Work to be completed :: Search the data below for lines that include the word "organizationID" and state how many there are, nothing else.

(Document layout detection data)
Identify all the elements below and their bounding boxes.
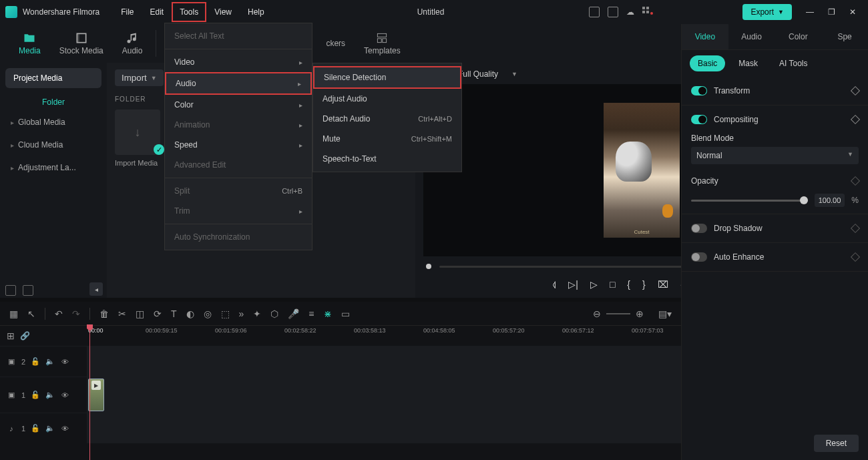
redo-icon[interactable]: ↷ — [72, 308, 80, 319]
menu-trim[interactable]: Trim▸ — [165, 201, 312, 221]
apps-icon[interactable] — [642, 7, 653, 17]
maximize-button[interactable]: ❐ — [827, 7, 836, 17]
prop-tab-speed[interactable]: Spe — [821, 24, 868, 49]
play-button[interactable]: ▷ — [590, 279, 598, 290]
zoom-out-icon[interactable]: ⊖ — [593, 308, 601, 319]
apps-grid-icon[interactable]: ▦ — [9, 308, 18, 319]
mixer-icon[interactable]: ≡ — [308, 308, 314, 319]
undo-icon[interactable]: ↶ — [55, 308, 63, 319]
tab-audio[interactable]: Audio — [114, 27, 151, 59]
menu-help[interactable]: Help — [240, 2, 272, 22]
subtab-ai-tools[interactable]: AI Tools — [771, 55, 815, 71]
sidebar-item-global-media[interactable]: ▸Global Media — [5, 111, 101, 134]
opacity-value[interactable]: 100.00 — [815, 194, 845, 207]
prev-frame-button[interactable]: ⦉ — [552, 279, 556, 290]
track-body[interactable]: ▶ — [87, 377, 681, 413]
mute-icon[interactable]: 🔈 — [45, 357, 55, 367]
lock-icon[interactable]: 🔓 — [31, 357, 40, 367]
shield-icon[interactable]: ⬡ — [270, 308, 278, 319]
track-add-icon[interactable]: ⊞ — [7, 330, 15, 341]
add-folder-icon[interactable] — [5, 285, 16, 296]
cut-icon[interactable]: ✂ — [118, 308, 126, 319]
menu-view[interactable]: View — [206, 2, 240, 22]
reset-button[interactable]: Reset — [814, 435, 859, 452]
playhead-dot[interactable] — [426, 264, 431, 269]
more-icon[interactable]: » — [239, 308, 244, 319]
sidebar-item-cloud-media[interactable]: ▸Cloud Media — [5, 134, 101, 156]
menu-auto-sync[interactable]: Auto Synchronization — [165, 227, 312, 247]
mark-out-button[interactable]: } — [642, 279, 646, 290]
display-icon[interactable]: ⌧ — [658, 279, 668, 290]
menu-edit[interactable]: Edit — [142, 2, 172, 22]
zoom-in-icon[interactable]: ⊕ — [636, 308, 644, 319]
menu-color[interactable]: Color▸ — [165, 95, 312, 115]
eye-icon[interactable]: 👁 — [60, 391, 69, 400]
step-back-button[interactable]: ▷| — [568, 279, 578, 290]
subtab-basic[interactable]: Basic — [690, 55, 725, 71]
media-thumbnail[interactable]: ↓ — [115, 109, 160, 155]
menu-speech-to-text[interactable]: Speech-to-Text — [313, 149, 461, 169]
prop-tab-video[interactable]: Video — [682, 24, 728, 49]
speed-icon[interactable]: ⟳ — [154, 308, 162, 319]
opacity-slider[interactable] — [691, 200, 808, 202]
cloud-icon[interactable]: ☁ — [626, 7, 634, 17]
auto-beat-icon[interactable]: ⋇ — [324, 308, 332, 319]
import-button[interactable]: Import▼ — [115, 69, 164, 86]
mask-icon[interactable]: ◎ — [204, 308, 212, 319]
blend-mode-select[interactable]: Normal▼ — [691, 147, 859, 164]
zoom-slider[interactable] — [606, 313, 630, 314]
menu-advanced-edit[interactable]: Advanced Edit — [165, 155, 312, 175]
drop-shadow-toggle[interactable] — [691, 224, 707, 233]
menu-speed[interactable]: Speed▸ — [165, 135, 312, 155]
subtab-mask[interactable]: Mask — [730, 55, 766, 71]
transform-toggle[interactable] — [691, 86, 707, 95]
quality-dropdown[interactable]: Full Quality▼ — [458, 69, 517, 79]
menu-file[interactable]: File — [113, 2, 142, 22]
auto-enhance-toggle[interactable] — [691, 252, 707, 262]
collapse-sidebar-button[interactable]: ◂ — [89, 282, 103, 296]
mic-icon[interactable]: 🎤 — [288, 308, 299, 319]
menu-mute[interactable]: MuteCtrl+Shift+M — [313, 129, 461, 149]
menu-split[interactable]: SplitCtrl+B — [165, 181, 312, 201]
menu-audio[interactable]: Audio▸ — [165, 72, 312, 95]
save-icon[interactable] — [608, 7, 618, 17]
tab-media[interactable]: Media — [11, 27, 49, 59]
menu-select-all-text[interactable]: Select All Text — [165, 26, 312, 46]
mute-icon[interactable]: 🔈 — [45, 391, 55, 400]
cursor-icon[interactable]: ↖ — [27, 308, 35, 319]
keyframe-icon[interactable] — [851, 252, 860, 262]
menu-silence-detection[interactable]: Silence Detection — [313, 66, 461, 89]
video-clip[interactable]: ▶ — [88, 379, 104, 411]
crop-icon[interactable]: ◫ — [136, 308, 144, 319]
track-body[interactable] — [87, 347, 681, 377]
link-icon[interactable]: 🔗 — [20, 331, 30, 340]
menu-detach-audio[interactable]: Detach AudioCtrl+Alt+D — [313, 109, 461, 129]
mute-icon[interactable]: 🔈 — [45, 424, 55, 433]
stop-button[interactable]: □ — [610, 279, 615, 290]
menu-animation[interactable]: Animation▸ — [165, 115, 312, 135]
mark-in-button[interactable]: { — [627, 279, 630, 290]
compositing-toggle[interactable] — [691, 115, 707, 124]
prop-tab-audio[interactable]: Audio — [728, 24, 775, 49]
tab-stickers[interactable]: ckers — [318, 35, 353, 52]
menu-video[interactable]: Video▸ — [165, 52, 312, 72]
effects-icon[interactable]: ✦ — [253, 308, 261, 319]
lock-icon[interactable]: 🔓 — [31, 391, 40, 400]
track-view-icon[interactable]: ▤▾ — [658, 308, 672, 319]
menu-tools[interactable]: Tools — [172, 2, 206, 22]
timeline-ruler[interactable]: 00:00 00:00:59:15 00:01:59:06 00:02:58:2… — [87, 326, 681, 346]
device-icon[interactable] — [589, 7, 600, 17]
prop-tab-color[interactable]: Color — [775, 24, 822, 49]
keyframe-icon[interactable] — [851, 86, 860, 95]
transform-icon[interactable]: ⬚ — [221, 308, 230, 319]
keyframe-icon[interactable] — [851, 176, 860, 186]
text-icon[interactable]: T — [171, 308, 177, 319]
delete-icon[interactable]: 🗑 — [99, 308, 109, 319]
close-button[interactable]: ✕ — [848, 7, 857, 17]
minimize-button[interactable]: — — [805, 7, 815, 17]
eye-icon[interactable]: 👁 — [60, 424, 69, 433]
remove-folder-icon[interactable] — [23, 285, 33, 296]
marker-icon[interactable]: ▭ — [341, 308, 350, 319]
menu-adjust-audio[interactable]: Adjust Audio — [313, 89, 461, 109]
tab-stock-media[interactable]: Stock Media — [51, 27, 112, 59]
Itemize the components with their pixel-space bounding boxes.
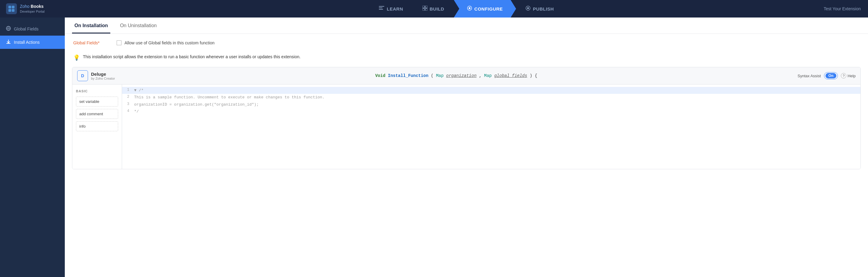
nav-step-configure[interactable]: CONFIGURE xyxy=(454,0,516,18)
sidebar-global-fields-label: Global Fields xyxy=(14,27,38,31)
sidebar: Global Fields Install Actions xyxy=(0,18,65,277)
sidebar-install-actions-label: Install Actions xyxy=(14,40,40,45)
block-info-label: info xyxy=(79,124,86,129)
svg-rect-4 xyxy=(379,6,384,7)
logo-area: Zoho Books Developer Portal xyxy=(6,3,71,14)
help-button[interactable]: ? Help xyxy=(841,73,856,79)
publish-label: PUBLISH xyxy=(533,6,554,11)
nav-step-build[interactable]: BUILD xyxy=(413,0,454,18)
svg-rect-0 xyxy=(8,6,11,8)
line-num-3: 3 xyxy=(122,101,134,108)
block-info[interactable]: info xyxy=(76,121,118,131)
help-circle-icon: ? xyxy=(841,73,846,79)
blocks-panel-title: BASIC xyxy=(76,89,118,93)
svg-rect-9 xyxy=(423,8,425,10)
top-nav: Zoho Books Developer Portal LEARN xyxy=(0,0,868,18)
block-set-variable-label: set variable xyxy=(79,99,99,104)
global-fields-icon xyxy=(6,26,11,32)
bulb-icon: 💡 xyxy=(73,54,80,61)
editor-header-left: D Deluge by Zoho Creator xyxy=(77,70,115,81)
info-text: This installation script allows the exte… xyxy=(83,54,301,59)
test-ext-label: Test Your Extension xyxy=(824,6,861,11)
tab-on-installation[interactable]: On Installation xyxy=(72,18,110,33)
editor-header-right: Syntax Assist On ? Help xyxy=(798,72,856,79)
nav-step-publish[interactable]: PUBLISH xyxy=(516,0,563,18)
line-num-2: 2 xyxy=(122,94,134,101)
line-content-4: */ xyxy=(134,108,139,115)
tab-on-uninstallation[interactable]: On Uninstallation xyxy=(118,18,159,33)
line-content-3: organizationID = organization.get("organ… xyxy=(134,101,258,108)
build-label: BUILD xyxy=(430,6,444,11)
learn-label: LEARN xyxy=(387,6,403,11)
svg-rect-6 xyxy=(379,9,383,10)
tabs-bar: On Installation On Uninstallation xyxy=(65,18,868,34)
logo-icon xyxy=(6,3,17,14)
logo-text: Zoho Books Developer Portal xyxy=(20,4,44,13)
content-area: On Installation On Uninstallation Global… xyxy=(65,18,868,277)
svg-point-14 xyxy=(527,7,529,9)
editor-body: BASIC set variable add comment info xyxy=(72,84,861,169)
blocks-panel: BASIC set variable add comment info xyxy=(72,84,122,169)
global-fields-row: Global Fields* Allow use of Global field… xyxy=(65,34,868,52)
block-add-comment-label: add comment xyxy=(79,112,103,116)
code-line-3: 3 organizationID = organization.get("org… xyxy=(122,101,861,108)
test-extension-button[interactable]: Test Your Extension xyxy=(824,6,861,11)
svg-rect-7 xyxy=(423,6,425,8)
build-icon xyxy=(423,6,427,12)
deluge-label: Deluge xyxy=(91,72,115,77)
nav-step-learn[interactable]: LEARN xyxy=(369,0,412,18)
syntax-assist-label: Syntax Assist xyxy=(798,74,821,78)
tab-on-uninstallation-label: On Uninstallation xyxy=(120,23,157,28)
line-content-1: ▼ /* xyxy=(134,87,144,94)
allow-global-fields-checkbox[interactable] xyxy=(117,40,121,45)
svg-rect-10 xyxy=(425,8,427,10)
tab-on-installation-label: On Installation xyxy=(74,23,108,28)
learn-icon xyxy=(379,6,384,11)
func-signature: Void Install_Function ( Map organization… xyxy=(370,73,542,78)
block-add-comment[interactable]: add comment xyxy=(76,109,118,119)
svg-rect-2 xyxy=(8,9,11,12)
editor-header: D Deluge by Zoho Creator Void Install_Fu… xyxy=(72,67,861,84)
publish-icon xyxy=(526,6,530,12)
toggle-on-label: On xyxy=(826,73,837,79)
sidebar-item-global-fields[interactable]: Global Fields xyxy=(0,22,65,36)
global-fields-label: Global Fields* xyxy=(73,40,110,45)
line-num-1: 1 xyxy=(122,87,134,93)
deluge-icon: D xyxy=(77,70,88,81)
configure-label: CONFIGURE xyxy=(474,6,503,11)
nav-steps: LEARN BUILD CONFIGURE xyxy=(71,0,862,18)
code-editor-container: D Deluge by Zoho Creator Void Install_Fu… xyxy=(72,67,861,169)
code-lines: 1 ▼ /* 2 This is a sample function. Unco… xyxy=(122,84,861,118)
deluge-info: Deluge by Zoho Creator xyxy=(91,72,115,80)
line-num-4: 4 xyxy=(122,108,134,115)
line-content-2: This is a sample function. Uncomment to … xyxy=(134,94,324,101)
svg-rect-3 xyxy=(12,9,14,12)
svg-rect-1 xyxy=(12,6,14,8)
code-line-1: 1 ▼ /* xyxy=(122,87,861,94)
syntax-toggle[interactable]: On xyxy=(824,72,838,79)
deluge-sub: by Zoho Creator xyxy=(91,77,115,80)
svg-rect-8 xyxy=(425,6,427,8)
block-set-variable[interactable]: set variable xyxy=(76,96,118,107)
install-actions-icon xyxy=(6,39,11,45)
configure-icon xyxy=(467,6,472,12)
info-banner: 💡 This installation script allows the ex… xyxy=(65,52,868,67)
main-layout: Global Fields Install Actions On Install… xyxy=(0,18,868,277)
allow-global-fields-text: Allow use of Global fields in this custo… xyxy=(124,40,215,45)
help-label: Help xyxy=(847,74,856,78)
svg-rect-5 xyxy=(379,7,382,8)
code-panel[interactable]: 1 ▼ /* 2 This is a sample function. Unco… xyxy=(122,84,861,169)
allow-global-fields-checkbox-area[interactable]: Allow use of Global fields in this custo… xyxy=(117,40,215,45)
code-line-2: 2 This is a sample function. Uncomment t… xyxy=(122,94,861,101)
svg-point-12 xyxy=(469,7,470,9)
code-line-4: 4 */ xyxy=(122,108,861,115)
sidebar-item-install-actions[interactable]: Install Actions xyxy=(0,36,65,49)
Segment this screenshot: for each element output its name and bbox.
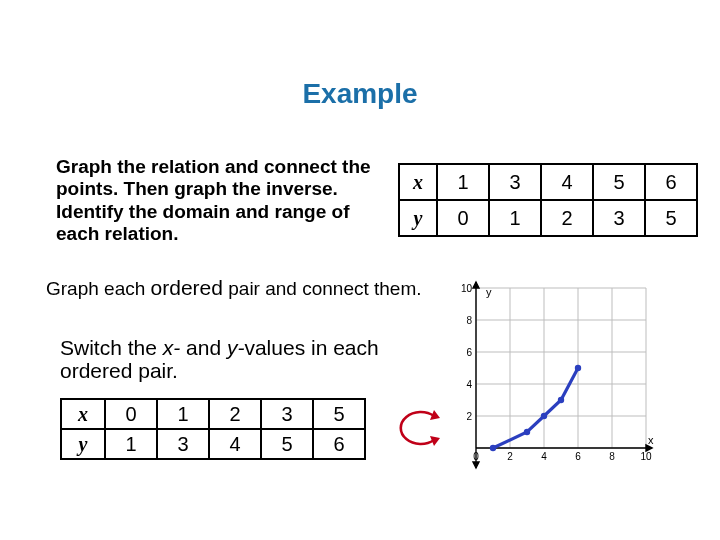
cell: 2 [209, 399, 261, 429]
cell: 4 [541, 164, 593, 200]
ytick: 8 [466, 315, 472, 326]
cell: 1 [489, 200, 541, 236]
cell: 5 [313, 399, 365, 429]
table-row: x 1 3 4 5 6 [399, 164, 697, 200]
cell: 0 [105, 399, 157, 429]
svg-point-24 [575, 365, 581, 371]
step-1-text: Graph each ordered pair and connect them… [46, 276, 436, 300]
cell: 2 [541, 200, 593, 236]
xtick: 4 [541, 451, 547, 462]
problem-instructions: Graph the relation and connect the point… [56, 156, 376, 246]
svg-marker-17 [473, 282, 479, 288]
inverse-table: x 0 1 2 3 5 y 1 3 4 5 6 [60, 398, 366, 460]
xtick: 2 [507, 451, 513, 462]
cell: 1 [437, 164, 489, 200]
chart-series-line [493, 368, 578, 448]
svg-point-20 [490, 445, 496, 451]
xtick: 8 [609, 451, 615, 462]
svg-point-22 [541, 413, 547, 419]
table-row: x 0 1 2 3 5 [61, 399, 365, 429]
cell: 1 [105, 429, 157, 459]
table-row: y 1 3 4 5 6 [61, 429, 365, 459]
svg-marker-19 [473, 462, 479, 468]
table-header-y: y [399, 200, 437, 236]
xtick: 10 [640, 451, 652, 462]
chart-series-points [490, 365, 581, 451]
ytick: 10 [461, 283, 473, 294]
cell: 6 [645, 164, 697, 200]
cell: 5 [645, 200, 697, 236]
cell: 3 [593, 200, 645, 236]
page-title: Example [0, 78, 720, 110]
xtick: 0 [473, 451, 479, 462]
table-header-y: y [61, 429, 105, 459]
ytick: 6 [466, 347, 472, 358]
svg-point-23 [558, 397, 564, 403]
cell: 4 [209, 429, 261, 459]
cell: 6 [313, 429, 365, 459]
table-header-x: x [61, 399, 105, 429]
step1-mid: ordered [151, 276, 223, 299]
step2-y: y- [227, 336, 245, 359]
cell: 5 [261, 429, 313, 459]
step1-post: pair and connect them. [223, 278, 422, 299]
table-row: y 0 1 2 3 5 [399, 200, 697, 236]
cell: 3 [489, 164, 541, 200]
xtick: 6 [575, 451, 581, 462]
step-2-text: Switch the x- and y-values in each order… [60, 336, 404, 382]
table-header-x: x [399, 164, 437, 200]
cell: 1 [157, 399, 209, 429]
svg-point-21 [524, 429, 530, 435]
relation-table: x 1 3 4 5 6 y 0 1 2 3 5 [398, 163, 698, 237]
step2-pre: Switch the [60, 336, 163, 359]
ytick: 2 [466, 411, 472, 422]
cell: 3 [157, 429, 209, 459]
chart-x-label: x [648, 434, 654, 446]
step1-pre: Graph each [46, 278, 151, 299]
step2-mid: and [186, 336, 227, 359]
ytick: 4 [466, 379, 472, 390]
chart: y x 10 8 6 4 2 0 2 4 6 8 10 [452, 280, 660, 472]
cell: 3 [261, 399, 313, 429]
step2-x: x- [163, 336, 186, 359]
cell: 5 [593, 164, 645, 200]
chart-y-label: y [486, 286, 492, 298]
cell: 0 [437, 200, 489, 236]
swap-arrow-icon [390, 400, 444, 454]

Response to the exercise :: 2